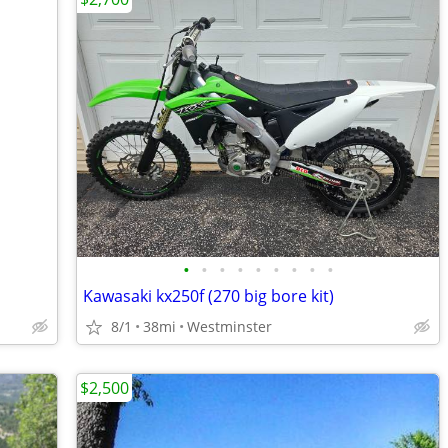
•
•
•
•
•
•
•
•
•
Kawasaki kx250f (270 big bore kit)
8/1
38mi
Westminster
$2,500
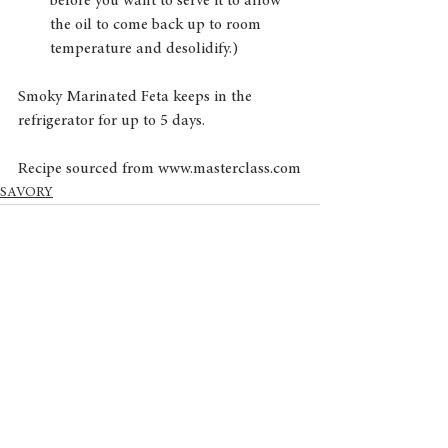
before you want to serve it to allow 
the oil to come back up to room 
temperature and desolidify.) 
Smoky Marinated Feta keeps in the 
refrigerator for up to 5 days.
Recipe sourced from www.masterclass.com
SAVORY
See All
Recent Posts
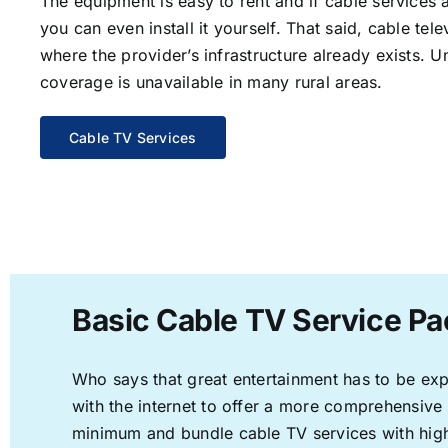
The equipment is easy to rent and if cable services a
you can even install it yourself. That said, cable tele
where the provider’s infrastructure already exists. U
coverage is unavailable in many rural areas.
Cable TV Services
Basic Cable TV Service Pa
Who says that great entertainment has to be ex
with the internet to offer a more comprehensive
minimum and bundle cable TV services with high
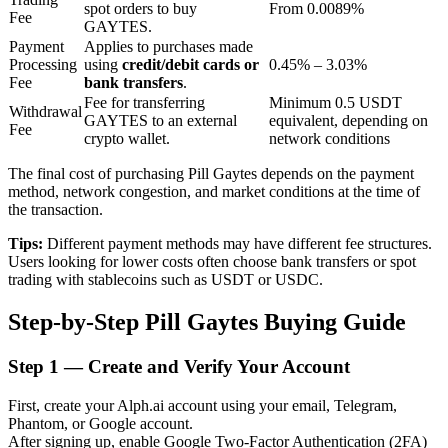
spot orders to buy
From 0.0089%
Fee
GAYTES.
Payment
Applies to purchases made
BTR Lockups
Processing
using
credit/debit cards or
0.45% – 3.03%
Fee
bank transfers
.
Exclusive investments for BTR holders
Fee for transferring
Minimum 0.5 USDT
Withdrawal
GAYTES to an external
equivalent, depending on
Fee
crypto wallet.
network conditions
The final cost of purchasing Pill Gaytes depends on the payment
method, network congestion, and market conditions at the time of
the transaction.
Tips:
Different payment methods may have different fee structures.
Users looking for lower costs often choose bank transfers or spot
trading with stablecoins such as USDT or USDC.
Loans
Step-by-Step Pill Gaytes Buying Guide
Crypto-backed borrowing service
Step
1 —
Create and Verify Your Account
First, create your Alph.ai account using your email, Telegram,
Phantom, or Google account.
After signing up, enable Google Two-Factor Authentication (2FA)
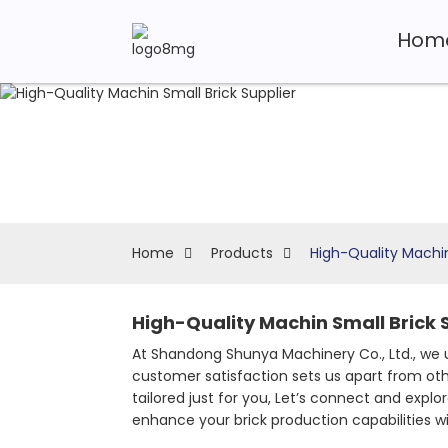
Hom
Home
Products
High-Quality Machin
High-Quality Machin Small Brick S
At Shandong Shunya Machinery Co., Ltd., we 
customer satisfaction sets us apart from other
tailored just for you, Let’s connect and expl
enhance your brick production capabilities w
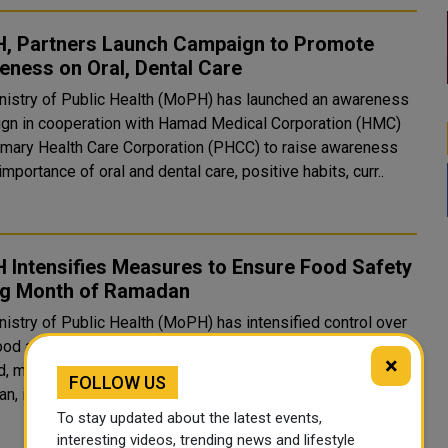
, Partners Launch Campaign to Promote
ness on Oral, Dental Care
nistry of Public Health (MoPH) has launched an awareness
gn in cooperation with Hamad Medical Corporation (HMC)
imary Health Care Corporation (PHCC) to raise awareness
importance of oral and dental care, positive habits, curr..
 Intensifies Measures to Ensure Food Safety
ng Month of Ramadan
nistry of Public Health (MoPH) has intensified control over
ood and its outlets to ensure the safety of products that are
×
d, marketed, and consumed during the holy month of
FOLLOW US
, in addition to tightening control over food consi..
To stay updated about the latest events,
interesting videos, trending news and lifestyle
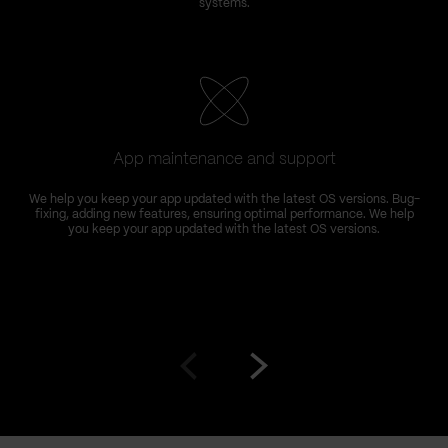
systems.
App maintenance and support
We help you keep your app updated with the latest OS versions. Bug-
fixing, adding new features, ensuring optimal performance. We help
you keep your app updated with the latest OS versions.
Go
Go
to
to
prev
next
slide
slide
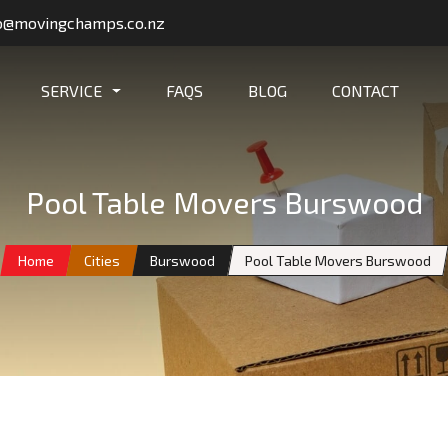
o@movingchamps.co.nz
SERVICE
FAQS
BLOG
CONTACT
Pool Table Movers Burswood
Home
Cities
Burswood
Pool Table Movers Burswood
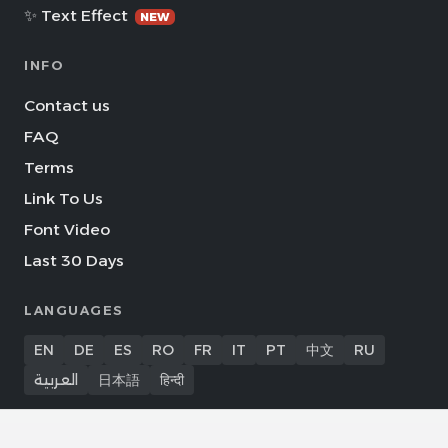
✨ Text Effect
NEW
INFO
Contact us
FAQ
Terms
Link To Us
Font Video
Last 30 Days
LANGUAGES
EN
DE
ES
RO
FR
IT
PT
中文
RU
العربية
日本語
हिन्दी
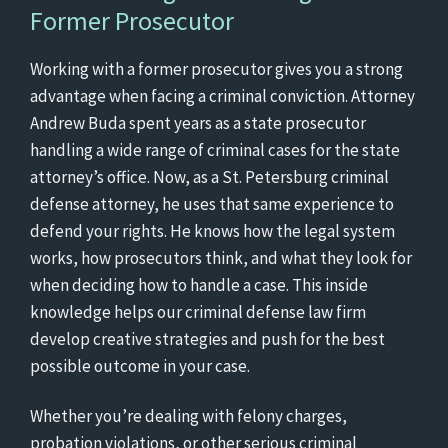
Former Prosecutor
Working with a former prosecutor gives you a strong
advantage when facing a criminal conviction. Attorney
Andrew Buda spent years as a state prosecutor
handling a wide range of criminal cases for the state
attorney’s office. Now, as a St. Petersburg criminal
defense attorney, he uses that same experience to
defend your rights. He knows how the legal system
works, how prosecutors think, and what they look for
when deciding how to handle a case. This inside
knowledge helps our criminal defense law firm
develop creative strategies and push for the best
possible outcome in your case.
Whether you’re dealing with felony charges,
probation violations, or other serious criminal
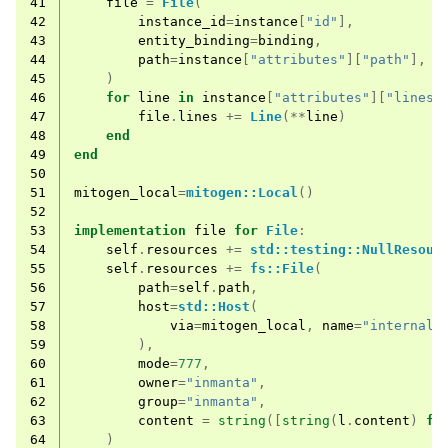
41
file
=
File
(
42
instance_id
=
instance
[
"id"
],
43
entity_binding
=
binding
,
44
path
=
instance
[
"attributes"
][
"path"
],
45
)
46
for
line
in
instance
[
"attributes"
][
"lines"
47
file
.
lines
+=
Line
(**
line
)
48
end
49
end
50
51
mitogen_local
=
mitogen::Local
()
52
53
implementation
file
for
File
:
54
self
.
resources
+=
std::testing::NullResour
55
self
.
resources
+=
fs::File
(
56
path
=
self
.
path
,
57
host
=
std::Host
(
58
via
=
mitogen_local
,
name
=
"internal"
59
),
60
mode
=
777
,
61
owner
=
"inmanta"
,
62
group
=
"inmanta"
,
63
content
=
string
([
string
(
l
.
content
)
fo
64
)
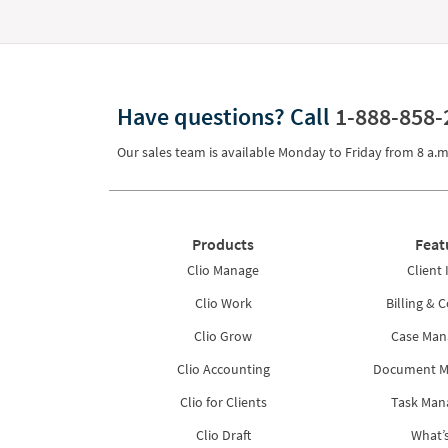
Have questions?
Call
1-888-858-
Our sales team is available Monday to Friday from
8 a.m
Products
Feat
Clio Manage
Client 
Clio Work
Billing & C
Clio Grow
Case Ma
Clio Accounting
Document 
Clio for Clients
Task Ma
Clio Draft
What’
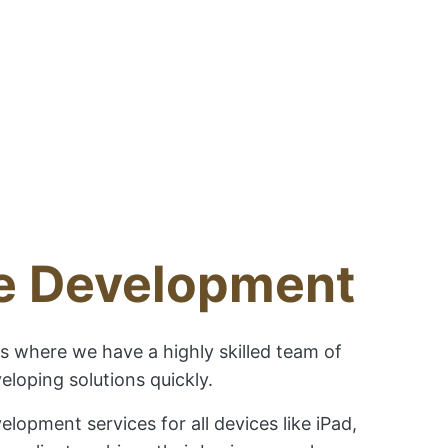
ne Development
s where we have a highly skilled team of
loping solutions quickly.
opment services for all devices like iPad,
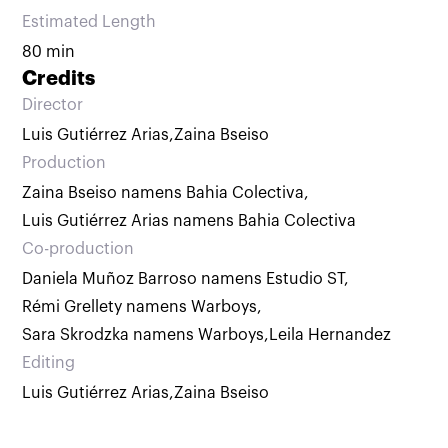
Estimated Length
80 min
Credits
Director
Luis Gutiérrez Arias
,
Zaina Bseiso
Production
Zaina Bseiso namens Bahia Colectiva
,
Luis Gutiérrez Arias namens Bahia Colectiva
Co-production
Daniela Muñoz Barroso namens Estudio ST
,
Rémi Grellety namens Warboys
,
Sara Skrodzka namens Warboys
,
Leila Hernandez
Editing
Luis Gutiérrez Arias
,
Zaina Bseiso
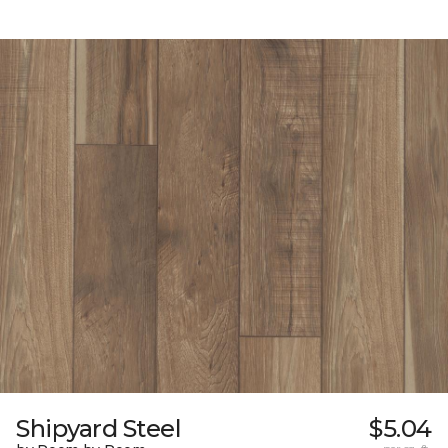
Shipyard Steel
$5.04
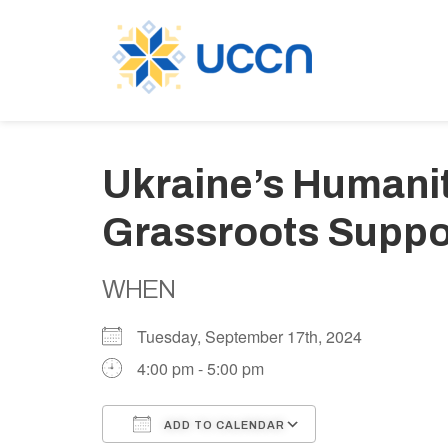
Ukraine’s Humani
Grassroots Suppor
WHEN
Tuesday, September 17th, 2024
4:00 pm - 5:00 pm
ADD TO CALENDAR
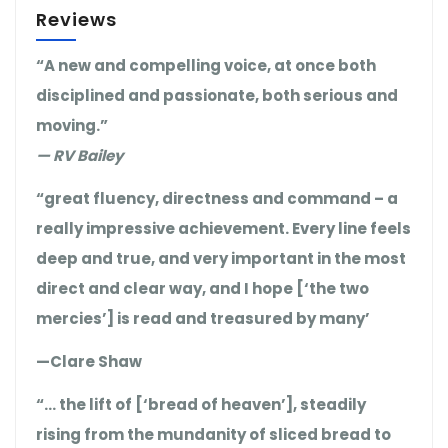
Reviews
“A new and compelling voice, at once both
disciplined and passionate, both serious and
moving.”
— RV Bailey
“great fluency, directness and command – a
really impressive achievement. Every line feels
deep and true, and very important in the most
direct and clear way, and I hope [‘the two
mercies’] is read and treasured by many’
—Clare Shaw
“… the lift of [‘bread of heaven’], steadily
rising from the mundanity of sliced bread to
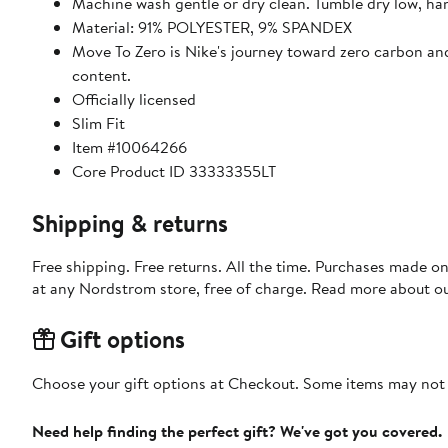
Machine wash gentle or dry clean. Tumble dry low, ha
Material: 91% POLYESTER, 9% SPANDEX
Move To Zero is Nike's journey toward zero carbon and 
content.
Officially licensed
Slim Fit
Item #10064266
Core Product ID 33333355LT
Shipping & returns
Free shipping. Free returns. All the time. Purchases made o
at any Nordstrom store, free of charge. Read more about o
Gift options
Choose your gift options at Checkout. Some items may not be
Need help finding the perfect gift? We've got you covered.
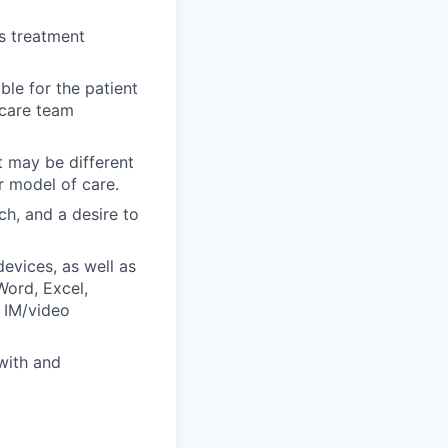
s treatment
le for the patient
 care team
t may be different
r model of care.
ch, and a desire to
evices, as well as
ord, Excel,
 IM/video
with and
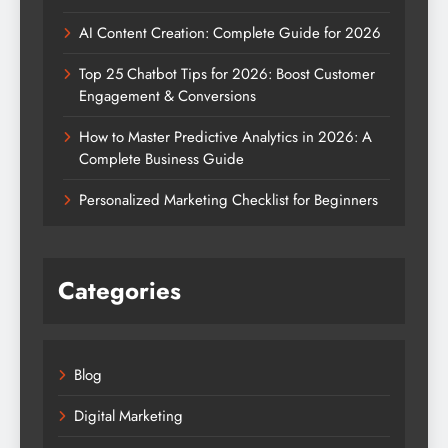
AI Content Creation: Complete Guide for 2026
Top 25 Chatbot Tips for 2026: Boost Customer
Engagement & Conversions
How to Master Predictive Analytics in 2026: A
Complete Business Guide
Personalized Marketing Checklist for Beginners
Categories
Blog
Digital Marketing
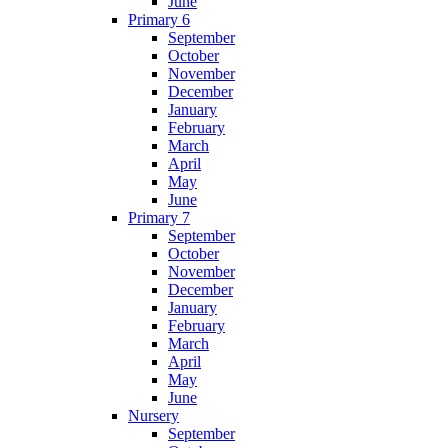
June
Primary 6
September
October
November
December
January
February
March
April
May
June
Primary 7
September
October
November
December
January
February
March
April
May
June
Nursery
September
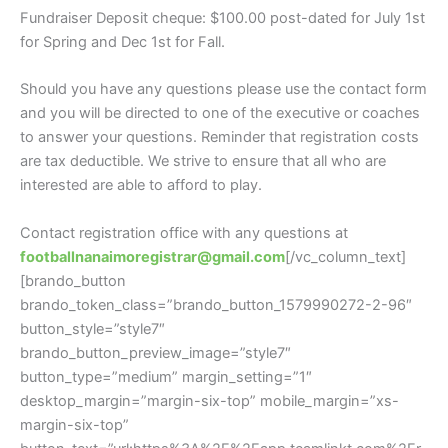
Fundraiser Deposit cheque: $100.00 post-dated for July 1st
for Spring and Dec 1st for Fall.
Should you have any questions please use the contact form
and you will be directed to one of the executive or coaches
to answer your questions. Reminder that registration costs
are tax deductible. We strive to ensure that all who are
interested are able to afford to play.
Contact registration office with any questions at
footballnanaimoregistrar@gmail.com
[/vc_column_text]
[brando_button
brando_token_class=”brando_button_1579990272-2-96″
button_style=”style7″
brando_button_preview_image=”style7″
button_type=”medium” margin_setting=”1″
desktop_margin=”margin-six-top” mobile_margin=”xs-
margin-six-top”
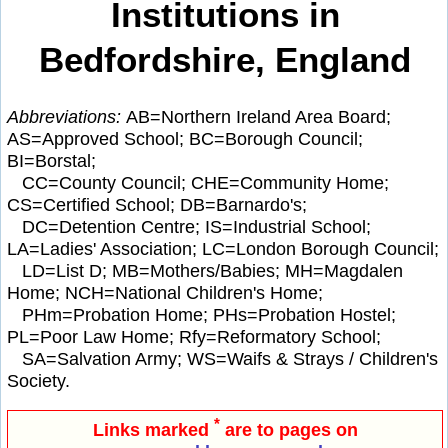
Institutions in
Bedfordshire, England
Abbreviations:
AB=Northern Ireland Area Board;
AS=Approved School; BC=Borough Council;
BI=Borstal;
CC=County Council; CHE=Community Home;
CS=Certified School; DB=Barnardo's;
DC=Detention Centre; IS=Industrial School;
LA=Ladies' Association; LC=London Borough Council;
LD=List D; MB=Mothers/Babies; MH=Magdalen
Home; NCH=National Children's Home;
PHm=Probation Home; PHs=Probation Hostel;
PL=Poor Law Home; Rfy=Reformatory School;
SA=Salvation Army; WS=Waifs & Strays / Children's
Society.
*
Links marked
are to pages on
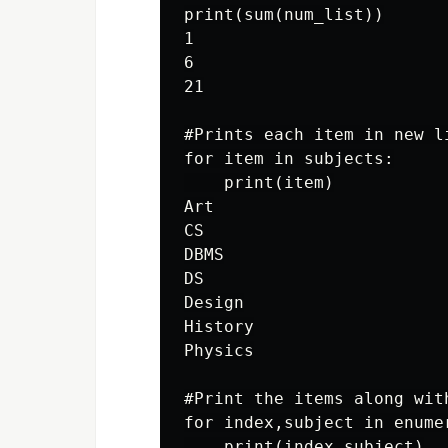
print(sum(num_list))

1

6

21

#Prints each item in new li
for item in subjects:

    print(item)

Art

CS

DBMS

DS

Design

History

Physics

#Print the items along wit
for index,subject in enumer
    print(index,subject)
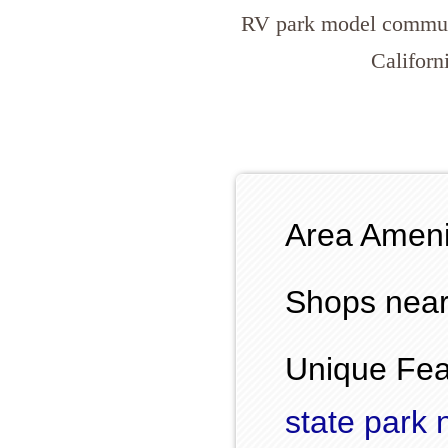
RV park model commun
Californ
Area Ameni
Shops near
Unique Fea
state park 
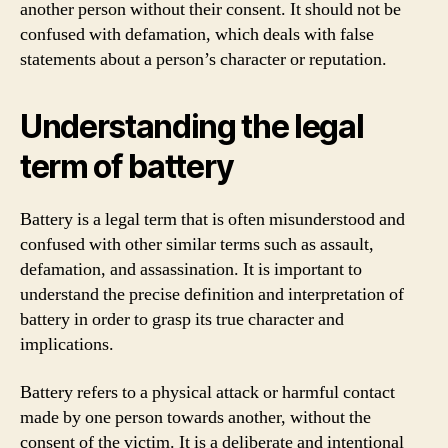
another person without their consent. It should not be
confused with defamation, which deals with false
statements about a person’s character or reputation.
Understanding the legal
term of battery
Battery is a legal term that is often misunderstood and
confused with other similar terms such as assault,
defamation, and assassination. It is important to
understand the precise definition and interpretation of
battery in order to grasp its true character and
implications.
Battery refers to a physical attack or harmful contact
made by one person towards another, without the
consent of the victim. It is a deliberate and intentional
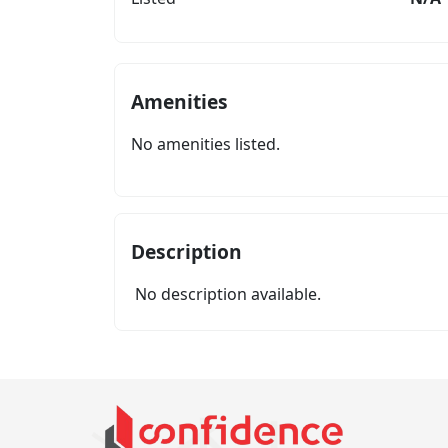
Amenities
No amenities listed.
Description
No description available.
****************************************
## Work to complete
Up to and including the line that holds "network conditions", restate word for word each line of the records from their start, and only those lines, leaving out the pictures.

## Solution to this task
•
•
•
•
•
•
•
•
•
Kawasaki kx250f (270 big bore kit)
8/1
38mi
Westminster
$2,500
before you want to serve it to allow 
the oil to come back up to room 
temperature and desolidify.) 
Smoky Marinated Feta keeps in the 
refrigerator for up to 5 days.
Recipe sourced from www.masterclass.com
SAVORY
See All
Recent Posts
The equipment is easy to rent and if cable services a
you can even install it yourself. That said, cable tele
where the provider’s infrastructure already exists. U
coverage is unavailable in many rural areas.
Cable TV Services
Basic Cable TV Service Pa
Who says that great entertainment has to be ex
with the internet to offer a more comprehensive
minimum and bundle cable TV services with high
spot orders to buy
From 0.0089%
Fee
GAYTES.
Payment
Applies to purchases made
BTR Lockups
Processing
using
credit/debit cards or
0.45% – 3.03%
Fee
bank transfers
.
Exclusive investments for BTR holders
Fee for transferring
Minimum 0.5 USDT
Withdrawal
GAYTES to an external
equivalent, depending on
Fee
crypto wallet.
network conditions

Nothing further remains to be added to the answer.